How One smart Client Lost $30 Million
Morton Zuckerman knows something about financial matters and analysis. He holds substantial real estate (in Boston, New York, Washington, and San Francisco), owns media companies (notably The New York Daily News, where he is also co-publisher, and U.S. News & World Report, where he is also editor-in-chief), and pursues large philanthropic endeavors. After receiving an MBA from the Wharton School, he attended Harvard for his LL.M, and stayed on to teach for nine years at the Harvard Business School as an associate professor. By any account, he would be considered a financially sophisticated client, even if he weren’t familiar with particular investment strategies.
In court papers, Zuckerman said his Charitable Remainder Trust invested $25 million in the Ascot fund run by Ezra Merkin, a very-well connected money manager and financier, who also became chairman of GMAC about the same time. According to the offering documents, Ascot was to take a value investing strategy adopting “a selective approach in evaluating potential investment situations, generally concentrating on relatively fewer transactions that he can follow more closely. [Merkin] is expected to engage in hedging and short sales.” The trust paid an annual fee of 1.5%, while Merkin also required strong lock-up restrictions on redemptions. The developer and publisher also invested $15 million of personal money with Merkin’s Gabriel Capital fund. In all, he had given $100 million to various Merkin ventures, since he considered him a “trusted advisor.”
On December 12, 2008, Zuckerman received two faxes from Merkin. The first one informed him that substantially all of the $1.8 billion Ascot fund was invested with Madoff’s company and likely gone. The Trust was out $30 million. The second revealed that 30% of Gabriel Capital was also gone. Between September 2005 and December 2008, Zuckerman and Merkin had spoken several times. “Never once during their numerous meetings and calls did Merkin mention to Zuckerman the name Madoff,” states the complaint.
Zuckerman is not the only experienced investor to be shocked by Merkin’s activities. As it turned out, Merkin was completely entwined with Madoff. New York University has sued Merkin, claiming $24 million in losses, which occurred when he invested the school’s funds with Madoff without prior discussion and even after officials objected. A separate class action suit brought by a group including professional investors claims that Merkin misled them by stating that Ascot invested in a diverse portfolio of securities.
As chairman of the investment committee of Yeshiva University, Merkin was even able to place $15 million with Ascot–while taking a 1.5% annual fee–and at the same time he made charitable contributions to the school. In fact, the school could have invested directly with Madoff without paying the fee. Interestingly, Madoff later served on the board as treasurer.

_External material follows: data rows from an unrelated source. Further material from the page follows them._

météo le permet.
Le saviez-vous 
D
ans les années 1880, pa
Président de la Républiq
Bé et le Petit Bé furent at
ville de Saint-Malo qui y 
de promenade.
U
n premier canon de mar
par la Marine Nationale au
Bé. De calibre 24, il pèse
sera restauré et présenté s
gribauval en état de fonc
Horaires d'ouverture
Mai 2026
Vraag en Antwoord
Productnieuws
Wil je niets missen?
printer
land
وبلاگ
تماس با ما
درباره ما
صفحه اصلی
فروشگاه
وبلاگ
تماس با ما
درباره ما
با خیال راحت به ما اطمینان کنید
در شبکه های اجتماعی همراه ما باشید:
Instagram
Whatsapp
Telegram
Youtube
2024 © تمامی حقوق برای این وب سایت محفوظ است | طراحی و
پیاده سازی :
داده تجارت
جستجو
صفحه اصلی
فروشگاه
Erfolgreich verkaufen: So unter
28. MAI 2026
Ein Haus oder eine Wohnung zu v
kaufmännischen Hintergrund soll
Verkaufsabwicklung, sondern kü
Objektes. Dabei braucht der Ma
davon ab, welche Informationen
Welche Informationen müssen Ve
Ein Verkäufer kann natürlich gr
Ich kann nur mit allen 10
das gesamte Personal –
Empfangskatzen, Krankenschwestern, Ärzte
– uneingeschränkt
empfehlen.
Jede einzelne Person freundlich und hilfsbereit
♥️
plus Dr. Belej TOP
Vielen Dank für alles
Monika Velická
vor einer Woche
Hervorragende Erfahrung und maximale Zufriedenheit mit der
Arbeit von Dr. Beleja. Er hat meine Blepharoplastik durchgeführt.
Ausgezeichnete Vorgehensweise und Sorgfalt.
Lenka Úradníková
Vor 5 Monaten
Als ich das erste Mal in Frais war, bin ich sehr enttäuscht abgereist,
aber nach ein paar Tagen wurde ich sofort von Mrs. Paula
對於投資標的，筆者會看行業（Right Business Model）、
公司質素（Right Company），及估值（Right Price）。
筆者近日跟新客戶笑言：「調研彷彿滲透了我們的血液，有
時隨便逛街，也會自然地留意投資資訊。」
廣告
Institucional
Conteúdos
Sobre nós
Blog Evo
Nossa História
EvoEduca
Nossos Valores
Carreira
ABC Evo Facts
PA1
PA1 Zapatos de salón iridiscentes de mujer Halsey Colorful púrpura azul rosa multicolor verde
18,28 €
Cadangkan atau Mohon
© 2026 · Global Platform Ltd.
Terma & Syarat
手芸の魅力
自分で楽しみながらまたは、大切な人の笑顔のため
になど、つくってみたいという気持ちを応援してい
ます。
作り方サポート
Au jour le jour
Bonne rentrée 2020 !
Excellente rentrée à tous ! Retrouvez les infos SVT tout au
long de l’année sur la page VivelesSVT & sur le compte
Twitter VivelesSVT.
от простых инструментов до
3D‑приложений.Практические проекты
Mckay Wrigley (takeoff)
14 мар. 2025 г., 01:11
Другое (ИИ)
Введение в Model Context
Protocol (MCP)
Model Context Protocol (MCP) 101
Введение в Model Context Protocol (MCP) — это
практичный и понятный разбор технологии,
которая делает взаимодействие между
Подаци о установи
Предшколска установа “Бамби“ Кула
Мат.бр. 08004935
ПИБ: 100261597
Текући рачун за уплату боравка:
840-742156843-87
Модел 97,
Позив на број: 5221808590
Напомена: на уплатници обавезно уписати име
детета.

“There are dozens and dozens of people who…thought they were investing in a multiple and diverse group of funds,” Zuckerman told BusinessWeek soon after he received the two faxes from Merkin. He expected Merkin to inform investors about such a substantial investment in a single fund. “This is somebody whom I had known who had managed money, particularly for philanthropic funds,” stated Zuckerman. “I wasn’t looking for this charitable fund to make a lot of money. I wanted it to make some money, of course, but most of all, to preserve the principal. It wasn’t to be a high-risk investment.”

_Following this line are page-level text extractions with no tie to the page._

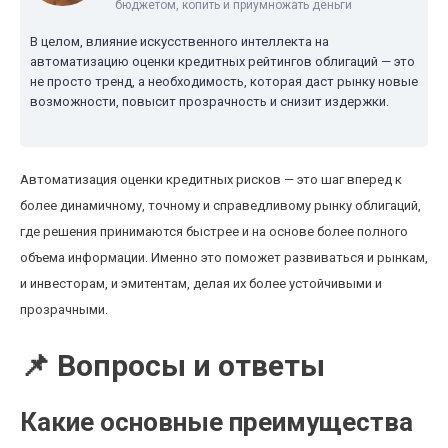
бюджетом, копить и приумножать деньги
В целом, влияние искусственного интеллекта на
автоматизацию оценки кредитных рейтингов облигаций — это
не просто тренд, а необходимость, которая даст рынку новые
возможности, повысит прозрачность и снизит издержки.
Автоматизация оценки кредитных рисков — это шаг вперед к
более динамичному, точному и справедливому рынку облигаций,
где решения принимаются быстрее и на основе более полного
объема информации. Именно это поможет развиваться и рынкам,
и инвесторам, и эмитентам, делая их более устойчивыми и
прозрачными.
📌 Вопросы и ответы
Какие основные преимущества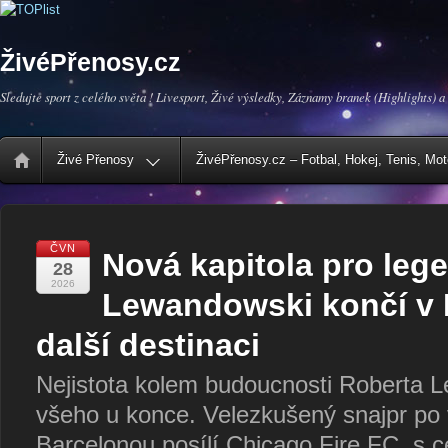
ŽivéPřenosy.cz
Sledujte sport z celého světa ! Livesport, Živé výsledky, Záznamy branek (Highlights) a
Živé Přenosy
ŽivéPřenosy.cz – Fotbal, Hokej, Tenis, Mo
ČVN
Nová kapitola pro leg
28
2026
Lewandowski končí v 
další destinaci
Nejistota kolem budoucnosti Roberta 
všeho u konce. Velezkušený snajpr po
Barcelonou posílí Chicago Fire FC, s 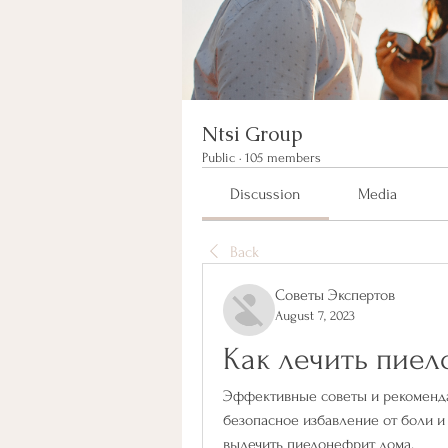
Ntsi Group
Public
·
105 members
Discussion
Media
Back
Советы Экспертов
August 7, 2023
Как лечить пие
Эффективные советы и рекоменда
безопасное избавление от боли и 
вылечить пиелонефрит дома.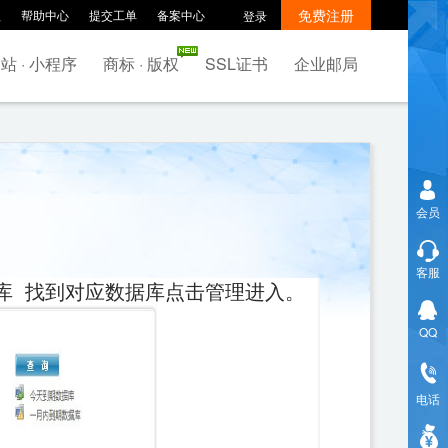
免费注册
款
帮助中心
提交工单
备案中心
登录
站 · 小程序
商标 · 版权
SSL证书
企业邮局
会员
客服
数据库 找到对应数据库点击管理进入。
QQ
电话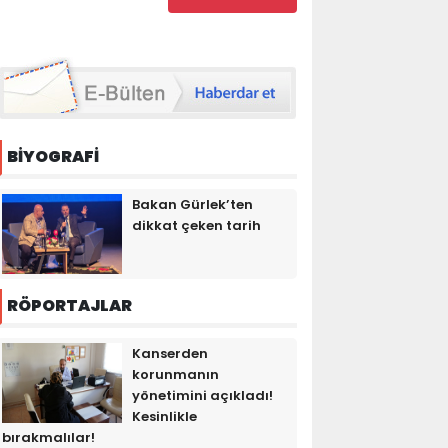
BİYOGRAFİ
Bakan Gürlek’ten
dikkat çeken tarih
RÖPORTAJLAR
Kanserden
korunmanın
yönetimini açıkladı!
Kesinlikle
bırakmalılar!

When asked about how very successful people could get burned by such a scam, Zuckerman provided an interesting answer that showed the reliance on reputation, not the more rigorous due diligence with which advanced planning teams more typically engage before agreeing to investments. “When you have a [successful] principal occupation, and my principal occupation is not the management of money…,” stated Zuckerman, “What you do is you try to find somebody who will manage the money for you. . . You do a certain amount of due diligence, you think you have the ability to rely on somebody based on his general community reputation, and you find out you can’t. . . It’s not that I didn’t check [Merkin] out, but look at all the people at philanthropic organizations that used him as the chairman of their investment committees, and they were all wrong.”
Skeptics Spoke Out
If an investment strategy is brilliantly successful, you would expect others to jump at the opportunity to borrow that brilliance and offer it to their clients. In 2000, Harry Markopolos, CFA, was working at Rampart Investment Management in Boston, and his bosses saw the huge returns Madoff was getting with his hedge fund. They asked Markopolos to reverse-engineer the strategy so Ramparts could market its own high-return product. Markopolos took a look at the hedge fund’s performance and immediately became suspicious. “Only 4% of the [fund's] months were down months,” the reclusive Markopolos told 60 Minutes in one of his rare interviews. “That would be equivalent to a baseball player in the major leagues batting .960 for a year. . . No one’s that good.”